Usłyszana przez nas Ewangelia pozwala nam odkryć istotny aspekt miłosierdzia: jałmużnę. Dawanie jałmużny może się wydawać rzeczą prostą, ale musimy uważać, aby nie ogołocić tego gestu z wielkiej zawartej w nim treści. Termin „jałmużna” pochodzi bowiem z języka greckiego i oznacza właśnie „miłosierdzie”. Zatem jałmużna powinna nieść z sobą całe bogactwo miłosierdzia. A ponieważ miłosierdzie wyraża się na tysiące dróg i tysiące sposobów, to także jałmużna wyraża się na wiele sposobów, aby ulżyć trudnościom osób potrzebujących.

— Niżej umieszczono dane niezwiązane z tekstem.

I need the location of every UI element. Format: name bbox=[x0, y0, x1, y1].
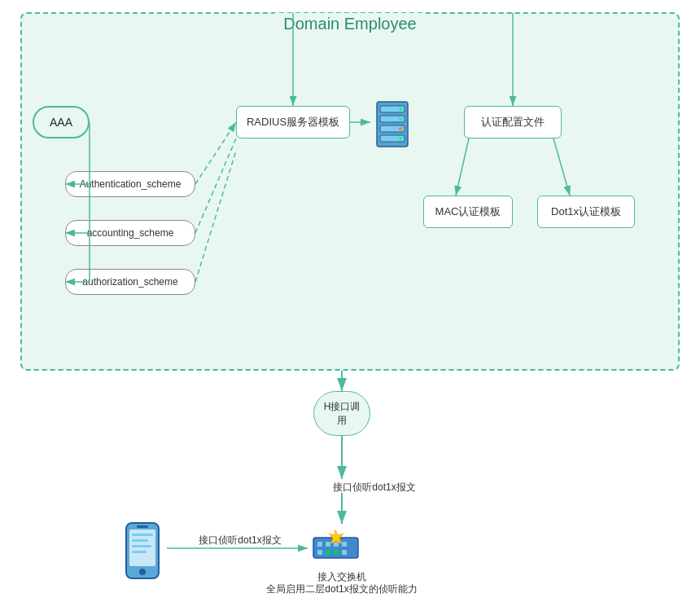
svg-rect-13 bbox=[132, 534, 153, 536]
svg-point-5 bbox=[399, 108, 402, 111]
phone-icon bbox=[122, 521, 163, 578]
accounting-scheme-box: accounting_scheme bbox=[65, 220, 195, 246]
svg-rect-23 bbox=[326, 550, 330, 555]
svg-rect-20 bbox=[334, 542, 339, 547]
h-interface-label: H接口调用 bbox=[324, 400, 361, 428]
svg-rect-18 bbox=[317, 542, 322, 547]
aaa-label: AAA bbox=[50, 116, 72, 129]
svg-rect-12 bbox=[137, 525, 148, 528]
listen-label-2: 接口侦听dot1x报文 bbox=[175, 534, 305, 547]
h-interface-box: H接口调用 bbox=[313, 391, 370, 436]
svg-point-8 bbox=[399, 137, 402, 140]
dot1x-box: Dot1x认证模板 bbox=[537, 196, 635, 228]
authorization-scheme-box: authorization_scheme bbox=[65, 269, 195, 295]
domain-title: Domain Employee bbox=[273, 13, 426, 35]
switch-label-2: 全局启用二层dot1x报文的侦听能力 bbox=[252, 582, 431, 596]
svg-rect-22 bbox=[317, 550, 322, 555]
svg-rect-16 bbox=[132, 551, 147, 553]
svg-rect-19 bbox=[326, 542, 330, 547]
svg-rect-21 bbox=[342, 542, 347, 547]
dot1x-label: Dot1x认证模板 bbox=[551, 204, 621, 219]
svg-rect-24 bbox=[334, 550, 339, 555]
svg-point-7 bbox=[399, 127, 402, 130]
svg-point-6 bbox=[399, 117, 402, 121]
svg-point-11 bbox=[139, 569, 146, 575]
auth-scheme-box: Authentication_scheme bbox=[65, 171, 195, 197]
switch-icon bbox=[309, 525, 362, 570]
svg-rect-15 bbox=[132, 545, 151, 547]
svg-rect-14 bbox=[132, 539, 148, 542]
authorization-scheme-label: authorization_scheme bbox=[82, 276, 177, 288]
listen-label-1: 接口侦听dot1x报文 bbox=[309, 481, 440, 494]
svg-rect-25 bbox=[342, 550, 347, 555]
server-icon bbox=[370, 98, 415, 151]
radius-label: RADIUS服务器模板 bbox=[247, 115, 339, 130]
aaa-box: AAA bbox=[33, 106, 90, 138]
auth-scheme-label: Authentication_scheme bbox=[80, 178, 182, 190]
auth-config-label: 认证配置文件 bbox=[481, 115, 545, 130]
radius-box: RADIUS服务器模板 bbox=[236, 106, 350, 138]
accounting-scheme-label: accounting_scheme bbox=[87, 227, 174, 239]
mac-label: MAC认证模板 bbox=[435, 204, 501, 219]
mac-box: MAC认证模板 bbox=[423, 196, 513, 228]
diagram: Domain Employee AAA Authentication_schem… bbox=[0, 0, 700, 602]
auth-config-box: 认证配置文件 bbox=[464, 106, 562, 138]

Obowiązek jałmużny jest równie stary jak Biblia. Ofiara i jałmużna były dwoma obowiązkami, jakich musiała przestrzegać osoba religijna. W Starym Testamencie znajdujemy ważne strony, gdzie Bóg wymaga szczególnej troski o ubogich, o osoby, które czasami nic nie mają, o cudzoziemców, sieroty i wdowy. A w Biblii kwestia ta powraca stale jak refren: potrzebujący, wdowa, obcy, cudzoziemiec, sierota – powracają jak refren. Bóg bowiem pragnie, aby Jego lud opiekował się tymi naszymi braćmi. Powiedziałbym, że są oni wręcz w centrum orędzia. Chwalenie Boga poprzez ofiary i chwalenie Boga poprzez jałmużnę. Wraz z obowiązkiem, aby o nich pamiętać, dana jest też cenna wskazówka: „Chętnie mu udziel, niech serce twe nie boleje, że dajesz” (Pwt 15,10). Oznacza to, że miłość wymaga przede wszystkim postawy wewnętrznej radości. Ofiarowane miłosierdzie nie może być ciężarem lub utrapieniem, od którego trzeba uwolnić się w pośpiechu. Jakże wielu ludzi usprawiedliwia się mówiąc: dlaczego mam dawać pieniądze temu człowiekowi, który natychmiast pójdzie kupić za nie wino, żeby się upić. Jeśli on się upija, to dlatego, że nie ma innej drogi. A ty co sam robisz w ukryciu, kiedy nikt cię nie widzi? I ty jesteś sędzią owego biednego człowieka proszącego cię o pieniądze na szklankę wina?